Some recent favorite's to share with you.

This from a display at Fort Ti " The Piper is down"
One from the black and White file.
A suggestion of summer
While messing around with this frog picture I missed a chance at a whitetail Buck. Oh well, at least the frog is in focus.

The remains of the day.

Friday, July 20, 2007

Magic Moments

We have seen some unusual sights lately.
A whitetail deer and Raccoon face off in a pond

This Bull Moose was sighted near our home.
There are not any Moose in the Champlain Islands are there?
He is reported to be heading your way next.

Wednesday, July 11, 2007


I've been out and about on the trails,

Its great to be able to capture and share some of these wonderful moments with you.

Wednesday, July 04, 2007

A Revolutionary Day

Fort Ticonderoga
During the 18th century, when nations fought to control the strategic route between the St.

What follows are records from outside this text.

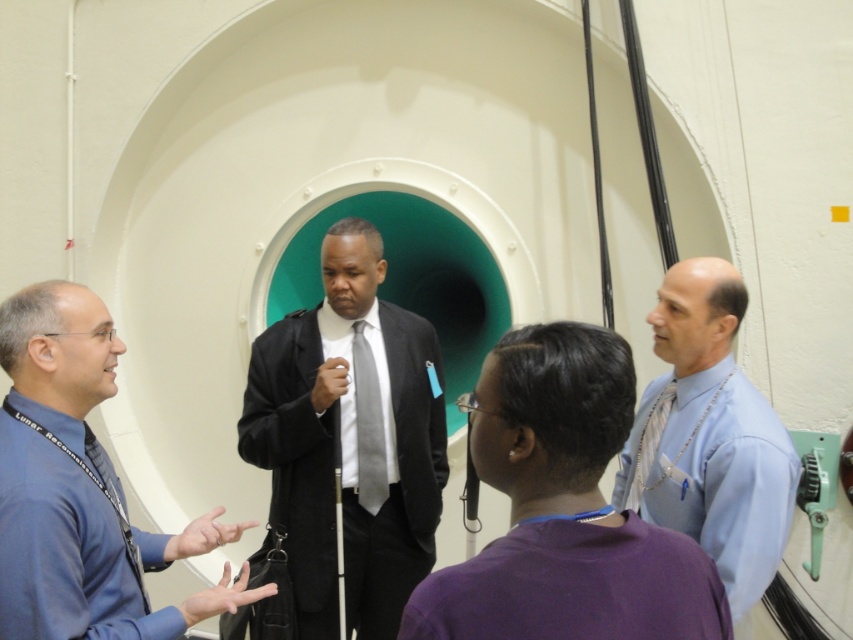 Question: Is light blue shirt at center positioned before silver metallic tie at center?

Choices:
 (A) yes
 (B) no

Answer: (A)

Question: Can you confirm if matte black suit at center is positioned to the left of gray satin tie at center?

Choices:
 (A) no
 (B) yes

Answer: (B)

Question: Which point is closer to the camera?

Choices:
 (A) matte black suit at center
 (B) silver metallic tie at center
 (C) light blue shirt at center

Answer: (C)

Question: Which point is farther to the camera?

Choices:
 (A) (287, 508)
 (B) (631, 492)
 (C) (354, 381)

Answer: (C)

Question: Which point is farther from the camera taking this photo?

Choices:
 (A) (703, 308)
 (B) (657, 436)
 (C) (376, 429)
 (D) (375, 387)

Answer: (D)

Question: Is matte black suit at center further to the viewer compared to gray satin tie at center?

Choices:
 (A) no
 (B) yes

Answer: (A) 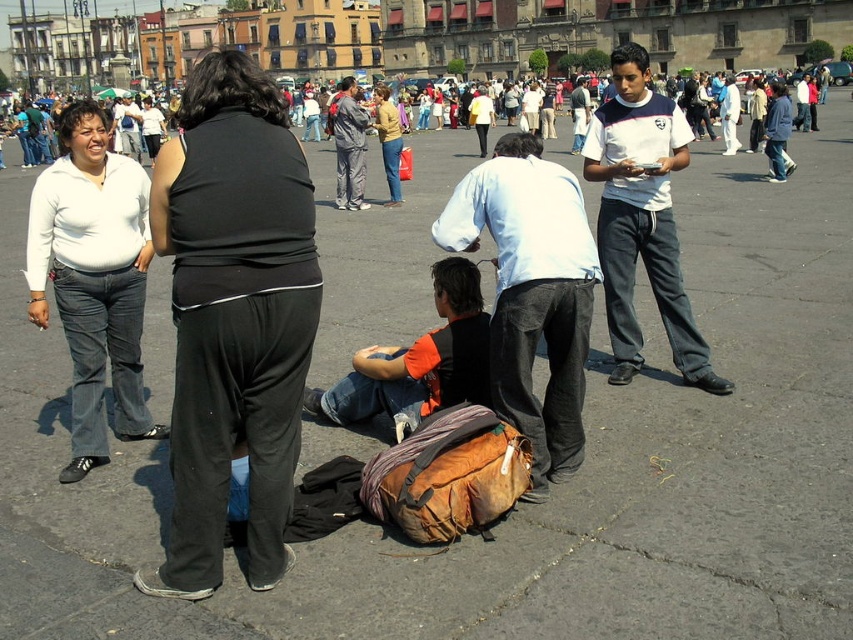 Question: Which of the following is the closest to the observer?

Choices:
 (A) matte yellow sweater at center
 (B) black fabric pants at center

Answer: (B)

Question: Which object appears farthest from the camera in this image?

Choices:
 (A) black fabric pants at center
 (B) white cotton shirt at right

Answer: (B)

Question: Which point appears closest to the camera in this image?

Choices:
 (A) (390, 132)
 (B) (171, 541)
 (C) (141, 333)
 (D) (445, 284)

Answer: (B)

Question: Is light blue shirt at center wider than matte black shirt at center?

Choices:
 (A) no
 (B) yes

Answer: (A)

Question: Observing the image, what is the correct spatial positioning of gray fabric pants at center in reference to white cotton shirt at center?

Choices:
 (A) right
 (B) left

Answer: (B)

Question: Does black fabric pants at center appear under gray fabric pants at center?

Choices:
 (A) no
 (B) yes

Answer: (B) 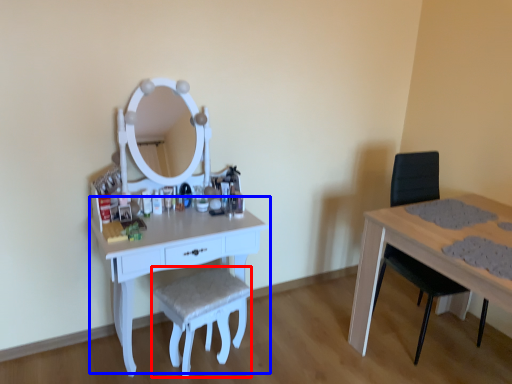 Question: Which object is closer to the camera taking this photo, stool (highlighted by a red box) or table (highlighted by a blue box)?

Choices:
 (A) stool
 (B) table

Answer: (B) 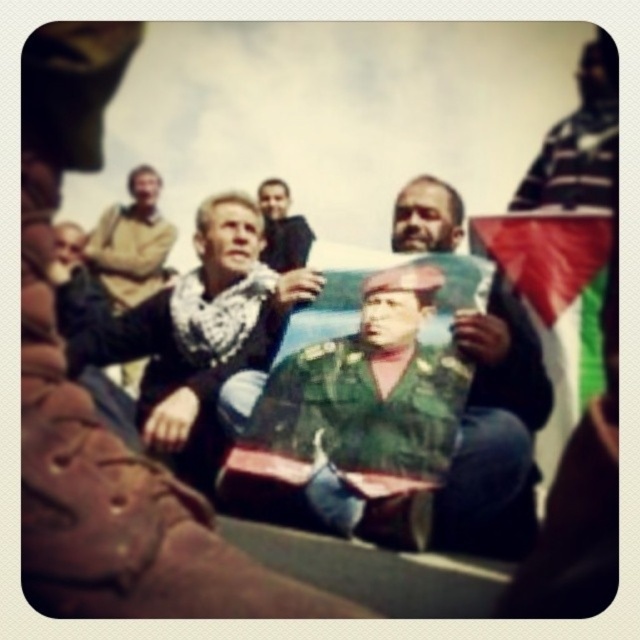 You are a photographer trying to capture a clear shot of the dark green uniform at center from the position of the light brown leather jacket at upper left. Given that your camera has a maximum focus range of 7 meters, will you be able to take a clear photo?

The light brown leather jacket at upper left is 7.11 meters from the dark green uniform at center. Since the distance exceeds the camera maximum focus range of 7 meters, you won the able to take a clear photo. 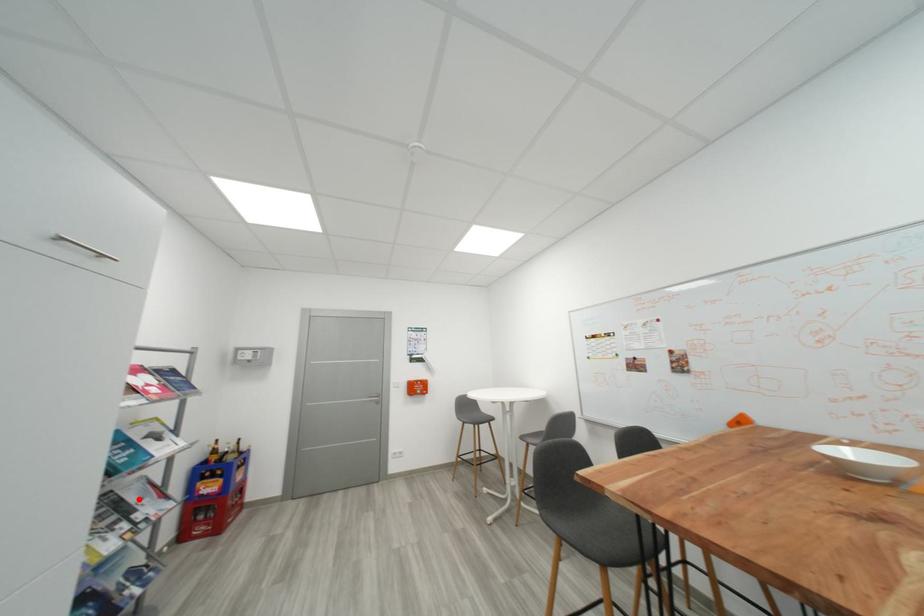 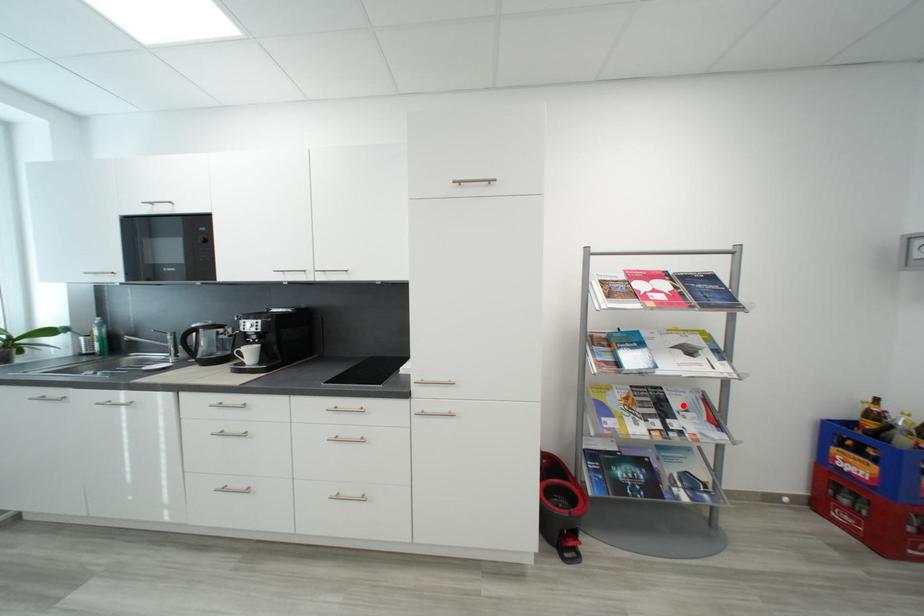 I am providing you with two images of the same scene from different viewpoints. A red point is marked on the first image and another point is marked on the second image. Are the points marked in image1 and image2 representing the same 3D position?

Yes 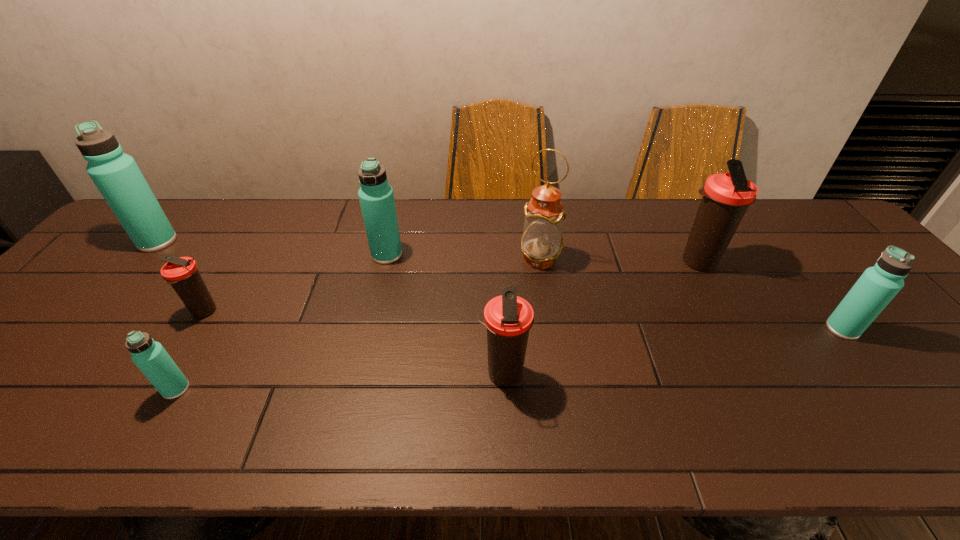 Identify which thermos bottle is located as the nearest to the rightmost aqua thermos bottle. Please provide its 2D coordinates. Your answer should be formatted as a tuple, i.e. [(x, y)], where the tuple contains the x and y coordinates of a point satisfying the conditions above.

[(726, 197)]

Identify which thermos bottle is located as the fifth nearest to the smallest aqua thermos bottle. Please provide its 2D coordinates. Your answer should be formatted as a tuple, i.e. [(x, y)], where the tuple contains the x and y coordinates of a point satisfying the conditions above.

[(726, 197)]

Identify the location of aqua thermos bottle that stands as the closest to the biggest aqua thermos bottle. 149,356.

Identify the location of aqua thermos bottle that is the second closest to the second biggest aqua thermos bottle. (116, 175).

Identify the location of brown thermos bottle that is the second closest one to the second nearest brown thermos bottle. (726, 197).

Locate an element on the screen. The height and width of the screenshot is (540, 960). brown thermos bottle object that ranks as the second closest to the nearest brown thermos bottle is located at coordinates (181, 273).

Find the location of a particular element. This screenshot has width=960, height=540. vacant space that satisfies the following two spatial constraints: 1. on the front side of the third aqua thermos bottle from left to right; 2. on the left side of the tallest thermos bottle is located at coordinates (146, 255).

Where is `vacant space that satisfies the following two spatial constraints: 1. on the front side of the sixth thermos bottle from left to right; 2. on the left side of the third aqua thermos bottle from left to right`? The image size is (960, 540). vacant space that satisfies the following two spatial constraints: 1. on the front side of the sixth thermos bottle from left to right; 2. on the left side of the third aqua thermos bottle from left to right is located at coordinates (385, 262).

Identify the location of free location that satisfies the following two spatial constraints: 1. on the back side of the fourth thermos bottle from right to left; 2. on the left side of the second aqua thermos bottle from left to right. Image resolution: width=960 pixels, height=540 pixels. (254, 255). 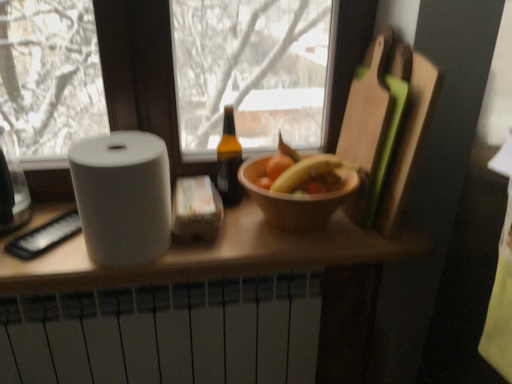 Locate an element on the screen. free space in front of brown glass bottle at center is located at coordinates (244, 239). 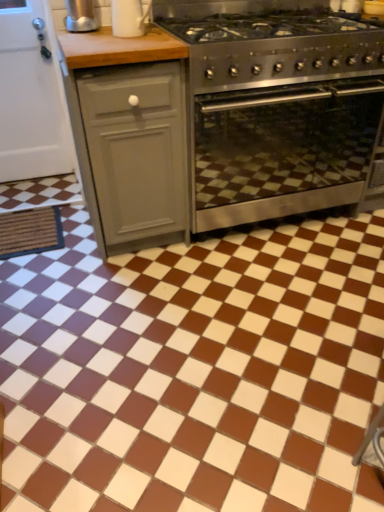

Lawrence River in Canada and the Hudson River to the south, the fortification overlooking the outlet of Lake George into Lake Champlain was called "a key to continent."

The French constructed here in 1755 the stronghold they named Carillon and made it a base to attack their English rivals. In 1758, Carillon, under Marquis de Montcalm, withstood assault by superior British Forces. The next year, Jeffery Amherst's troops captured Carillon and forced the French to retreat from the Lake Champlain. The British renamed the fortress Fort Ticonderoga.

During the American Revolution, Ethan Allen and the Green Mountain Boys captured Ticonderoga in a surprise attack, May 10, 1775. Cannon hauled from Ticonderoga to Boston helped George Washington drive the British from that city. In July 1777, General Burgoyne's invading army overwhelmed the American fort and Ticonderoga became British. Americans unsuccessfully attacked the fort in September 1777; later the British abandoned it.

No fort in the world has had such an active, yet short history. In two decades, Fort Ticonderoga was the center of attack by great nations as many as six times, four times during the American Revolution.

Sunday, July 01, 2007

Back in Time

Black-and-white remains a niche market for photographers who use the medium for artistic purposes.

I started a B&W Folder some things just translate better in that medium.